Please enjoy this purely visual experience and let me know what you think. I meant this project to pay homage to the small gauge films of the early 1980’s.
© 2019 – Howard Faxon all rights reserved
Thank you for watching. After editing and looking at things so long I am never sure what I/m seeing at the end. I imagine that you have experienced this as an artist. You never get have that first take. Or, it’s hard too anyway.
this photo editing is something I haven’t seen before and its very clever, very beautiful too
Thanks so much.
It was a series of accidents and a sudden realization. I hadn’t seen it either and so at one point I just ran with it. Now that I have these one camera position things done I am planning to cut them up and reassemble them into more.

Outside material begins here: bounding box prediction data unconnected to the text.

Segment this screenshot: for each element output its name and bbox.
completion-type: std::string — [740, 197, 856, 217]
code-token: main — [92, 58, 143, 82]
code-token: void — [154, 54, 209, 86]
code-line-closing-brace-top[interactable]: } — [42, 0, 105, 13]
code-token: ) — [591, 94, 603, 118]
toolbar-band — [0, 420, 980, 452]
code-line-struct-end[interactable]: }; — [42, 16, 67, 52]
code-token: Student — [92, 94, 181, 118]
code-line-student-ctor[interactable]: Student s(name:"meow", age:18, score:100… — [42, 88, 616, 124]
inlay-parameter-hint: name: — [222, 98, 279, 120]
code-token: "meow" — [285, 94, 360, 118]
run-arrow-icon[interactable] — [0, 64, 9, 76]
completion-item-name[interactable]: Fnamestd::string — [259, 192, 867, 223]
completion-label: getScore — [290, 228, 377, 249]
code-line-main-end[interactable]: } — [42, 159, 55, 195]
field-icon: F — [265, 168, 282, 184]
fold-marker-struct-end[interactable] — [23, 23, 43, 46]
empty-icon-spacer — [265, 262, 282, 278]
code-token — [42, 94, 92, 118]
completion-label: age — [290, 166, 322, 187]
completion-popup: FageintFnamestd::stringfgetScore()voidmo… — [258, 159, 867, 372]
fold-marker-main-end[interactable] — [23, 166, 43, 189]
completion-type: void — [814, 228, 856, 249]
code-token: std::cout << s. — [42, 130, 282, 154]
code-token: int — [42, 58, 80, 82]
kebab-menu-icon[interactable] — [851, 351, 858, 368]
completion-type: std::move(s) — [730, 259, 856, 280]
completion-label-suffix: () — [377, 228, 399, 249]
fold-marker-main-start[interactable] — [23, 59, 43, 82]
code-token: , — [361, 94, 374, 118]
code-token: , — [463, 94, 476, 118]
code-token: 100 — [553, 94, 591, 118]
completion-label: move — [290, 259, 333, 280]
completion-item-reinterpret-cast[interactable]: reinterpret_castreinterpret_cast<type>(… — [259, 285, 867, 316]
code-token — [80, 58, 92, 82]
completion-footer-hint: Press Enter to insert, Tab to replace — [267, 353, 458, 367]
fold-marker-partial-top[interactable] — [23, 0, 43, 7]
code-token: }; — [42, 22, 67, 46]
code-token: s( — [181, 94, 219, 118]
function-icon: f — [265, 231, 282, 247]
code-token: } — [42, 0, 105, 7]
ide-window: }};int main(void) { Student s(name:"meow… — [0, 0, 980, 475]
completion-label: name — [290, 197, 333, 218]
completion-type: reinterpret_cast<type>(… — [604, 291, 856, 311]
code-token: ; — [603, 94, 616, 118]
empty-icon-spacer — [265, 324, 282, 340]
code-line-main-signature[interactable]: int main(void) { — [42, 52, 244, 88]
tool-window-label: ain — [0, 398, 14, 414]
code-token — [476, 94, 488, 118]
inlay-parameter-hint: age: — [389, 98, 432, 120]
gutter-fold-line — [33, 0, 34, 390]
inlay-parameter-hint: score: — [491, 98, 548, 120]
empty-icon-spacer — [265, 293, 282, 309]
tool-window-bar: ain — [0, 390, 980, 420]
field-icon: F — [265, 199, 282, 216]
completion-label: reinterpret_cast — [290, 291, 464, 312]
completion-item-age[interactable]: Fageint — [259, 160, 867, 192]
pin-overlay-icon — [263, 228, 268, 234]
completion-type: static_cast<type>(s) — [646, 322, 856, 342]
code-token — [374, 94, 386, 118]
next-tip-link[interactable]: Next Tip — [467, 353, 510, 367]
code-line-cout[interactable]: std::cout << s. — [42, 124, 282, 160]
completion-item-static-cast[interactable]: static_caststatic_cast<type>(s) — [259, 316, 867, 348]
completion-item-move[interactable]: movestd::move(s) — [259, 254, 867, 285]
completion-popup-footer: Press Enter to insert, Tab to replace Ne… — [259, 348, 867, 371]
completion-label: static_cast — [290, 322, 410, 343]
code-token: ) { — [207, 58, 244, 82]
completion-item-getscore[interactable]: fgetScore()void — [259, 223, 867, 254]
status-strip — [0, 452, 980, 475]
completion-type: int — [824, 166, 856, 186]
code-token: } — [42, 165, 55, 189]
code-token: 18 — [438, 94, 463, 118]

Incredible two minutes. This really draws you in and is captivating.
Excellent work Howard.
Thank you very much. When I first realized I could make these I couldn’t stop for a while.
Really love this Howard!!!!!
(ps glad you are back!)
Thanks so much. I enjoy being back!
I am digging the boat pictures!!!
Not sure I’m familiar with those small gauge films of the early 1980s. but I enjoyed this, as well as I could, given the weak wifi signal here. But I will look again when I get back to Ireland 🙂
No one has. Fine Art Filmmaking was a class at the art institute. But Bruce Connor helped get it started – https://www.youtube.com/watch?v=RGWh3MCJea4
I’m going to post about it. What can I say? I’m a bit of a freak. Who watches silent black and white films where nothing happens. “It’s just light and shadow”

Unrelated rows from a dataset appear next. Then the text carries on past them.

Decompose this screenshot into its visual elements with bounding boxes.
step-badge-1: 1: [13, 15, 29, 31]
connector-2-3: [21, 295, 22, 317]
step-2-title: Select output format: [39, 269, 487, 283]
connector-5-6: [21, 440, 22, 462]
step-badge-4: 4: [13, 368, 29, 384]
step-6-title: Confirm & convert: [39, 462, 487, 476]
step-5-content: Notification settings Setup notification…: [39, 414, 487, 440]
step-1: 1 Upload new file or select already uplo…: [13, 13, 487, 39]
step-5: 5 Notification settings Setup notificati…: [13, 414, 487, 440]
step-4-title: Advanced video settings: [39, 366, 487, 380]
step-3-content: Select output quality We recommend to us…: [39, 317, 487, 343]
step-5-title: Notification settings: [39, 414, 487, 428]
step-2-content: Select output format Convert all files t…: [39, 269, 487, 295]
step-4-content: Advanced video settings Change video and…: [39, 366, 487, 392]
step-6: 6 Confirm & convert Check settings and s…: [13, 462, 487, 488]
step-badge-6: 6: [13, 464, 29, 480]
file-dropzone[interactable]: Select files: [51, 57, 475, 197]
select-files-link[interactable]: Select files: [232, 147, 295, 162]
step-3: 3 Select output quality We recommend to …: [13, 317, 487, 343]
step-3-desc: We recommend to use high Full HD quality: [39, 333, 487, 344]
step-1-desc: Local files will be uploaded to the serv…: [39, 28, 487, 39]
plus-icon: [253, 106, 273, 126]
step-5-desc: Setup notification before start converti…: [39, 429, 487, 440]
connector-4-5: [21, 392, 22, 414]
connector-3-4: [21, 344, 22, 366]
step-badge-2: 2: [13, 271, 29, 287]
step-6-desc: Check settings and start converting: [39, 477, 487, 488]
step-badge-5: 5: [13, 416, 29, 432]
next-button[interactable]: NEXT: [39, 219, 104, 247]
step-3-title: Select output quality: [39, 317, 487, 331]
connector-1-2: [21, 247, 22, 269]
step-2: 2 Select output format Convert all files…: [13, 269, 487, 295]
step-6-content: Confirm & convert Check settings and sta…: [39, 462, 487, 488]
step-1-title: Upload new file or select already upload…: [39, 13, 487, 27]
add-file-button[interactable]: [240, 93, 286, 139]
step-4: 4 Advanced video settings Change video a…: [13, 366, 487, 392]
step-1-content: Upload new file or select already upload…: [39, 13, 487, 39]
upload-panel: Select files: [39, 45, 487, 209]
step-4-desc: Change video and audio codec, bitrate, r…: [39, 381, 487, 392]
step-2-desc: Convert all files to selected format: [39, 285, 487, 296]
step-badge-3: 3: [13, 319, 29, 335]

I’ll talk about it. That’s the whole point of the series.
It wasn’t mainstream – a bunch of artists in the cities. Some of this hand held look was used first in the show Miami Vice. With MTV many of these kids started doing music videos. We did exquisite corpse type stuff. Have a theme, pass the camera, everybody films for two minutes…. Stuff like that. I was big on “in camera editing” cuz I’m efficient or lazy. So I pretended that my digital camera was a 8mm and I did what I used to do exactly. But now the quality was through the roof and the cost was through the floor.